-- Problem details --
Go through the records and transcribe them exactly, passing over any picture.

-- Entries supplied --
______________________________

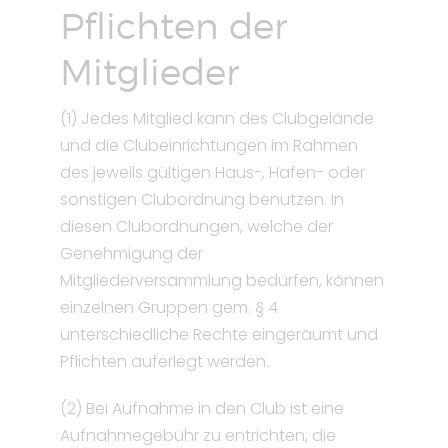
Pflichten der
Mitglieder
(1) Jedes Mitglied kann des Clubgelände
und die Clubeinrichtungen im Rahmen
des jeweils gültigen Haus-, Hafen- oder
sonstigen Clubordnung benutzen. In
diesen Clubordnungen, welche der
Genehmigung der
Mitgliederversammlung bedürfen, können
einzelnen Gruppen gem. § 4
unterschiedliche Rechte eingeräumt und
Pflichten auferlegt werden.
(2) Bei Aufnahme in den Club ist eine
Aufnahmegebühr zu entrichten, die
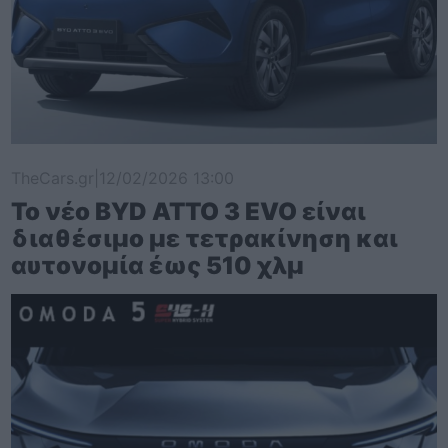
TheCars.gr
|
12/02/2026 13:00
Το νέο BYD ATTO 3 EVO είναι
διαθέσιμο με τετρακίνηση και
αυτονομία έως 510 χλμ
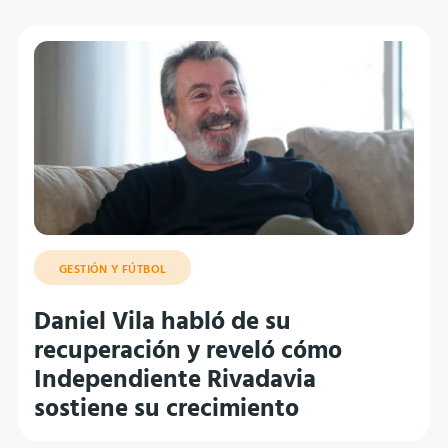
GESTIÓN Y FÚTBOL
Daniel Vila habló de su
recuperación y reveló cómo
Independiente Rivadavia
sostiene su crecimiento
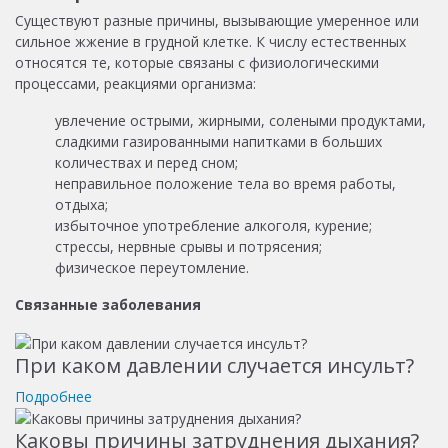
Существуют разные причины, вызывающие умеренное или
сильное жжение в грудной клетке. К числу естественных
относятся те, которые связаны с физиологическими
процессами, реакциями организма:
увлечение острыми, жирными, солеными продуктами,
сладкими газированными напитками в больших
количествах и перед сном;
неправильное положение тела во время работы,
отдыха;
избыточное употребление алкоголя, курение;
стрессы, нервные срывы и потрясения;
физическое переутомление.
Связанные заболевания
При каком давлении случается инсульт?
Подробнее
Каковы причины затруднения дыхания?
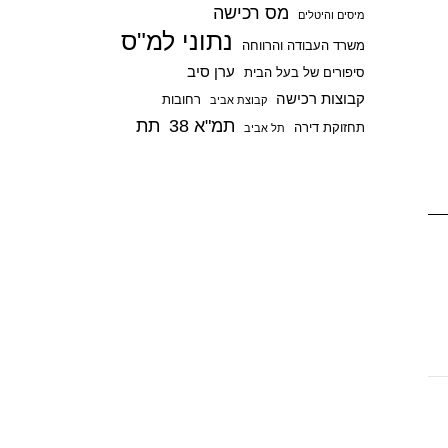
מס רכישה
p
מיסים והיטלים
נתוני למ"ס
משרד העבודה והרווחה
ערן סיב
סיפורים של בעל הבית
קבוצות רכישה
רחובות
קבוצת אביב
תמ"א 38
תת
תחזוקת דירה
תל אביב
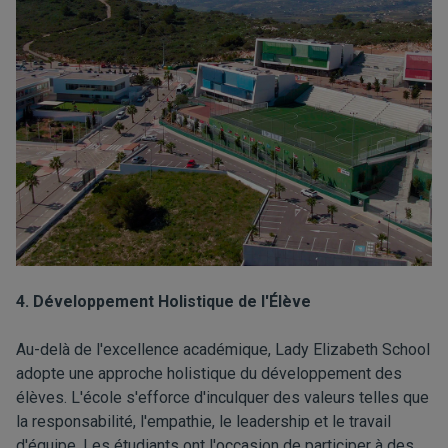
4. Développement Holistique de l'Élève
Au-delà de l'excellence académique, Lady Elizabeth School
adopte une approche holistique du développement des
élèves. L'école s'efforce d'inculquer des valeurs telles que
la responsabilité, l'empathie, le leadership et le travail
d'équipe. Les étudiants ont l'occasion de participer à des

______________________________

-- Completed exercise --
Pflichten der
Mitglieder
(1) Jedes Mitglied kann des Clubgelände
und die Clubeinrichtungen im Rahmen
des jeweils gültigen Haus-, Hafen- oder
sonstigen Clubordnung benutzen. In
diesen Clubordnungen, welche der
Genehmigung der
Mitgliederversammlung bedürfen, können
einzelnen Gruppen gem. § 4
unterschiedliche Rechte eingeräumt und
Pflichten auferlegt werden.
(2) Bei Aufnahme in den Club ist eine
Aufnahmegebühr zu entrichten, die
TheCars.gr
|
12/02/2026 13:00
Το νέο BYD ATTO 3 EVO είναι
διαθέσιμο με τετρακίνηση και
αυτονομία έως 510 χλμ
GESTIÓN Y FÚTBOL
Daniel Vila habló de su
recuperación y reveló cómo
Independiente Rivadavia
sostiene su crecimiento
Существуют разные причины, вызывающие умеренное или
сильное жжение в грудной клетке. К числу естественных
относятся те, которые связаны с физиологическими
процессами, реакциями организма:
увлечение острыми, жирными, солеными продуктами,
сладкими газированными напитками в больших
количествах и перед сном;
неправильное положение тела во время работы,
отдыха;
избыточное употребление алкоголя, курение;
стрессы, нервные срывы и потрясения;
физическое переутомление.
Связанные заболевания
При каком давлении случается инсульт?
Подробнее
Каковы причины затруднения дыхания?
מס רכישה
p
מיסים והיטלים
נתוני למ"ס
משרד העבודה והרווחה
ערן סיב
סיפורים של בעל הבית
קבוצות רכישה
רחובות
קבוצת אביב
תמ"א 38
תת
תחזוקת דירה
תל אביב
4. Développement Holistique de l'Élève
Au-delà de l'excellence académique, Lady Elizabeth School
adopte une approche holistique du développement des
élèves. L'école s'efforce d'inculquer des valeurs telles que
la responsabilité, l'empathie, le leadership et le travail
d'équipe. Les étudiants ont l'occasion de participer à des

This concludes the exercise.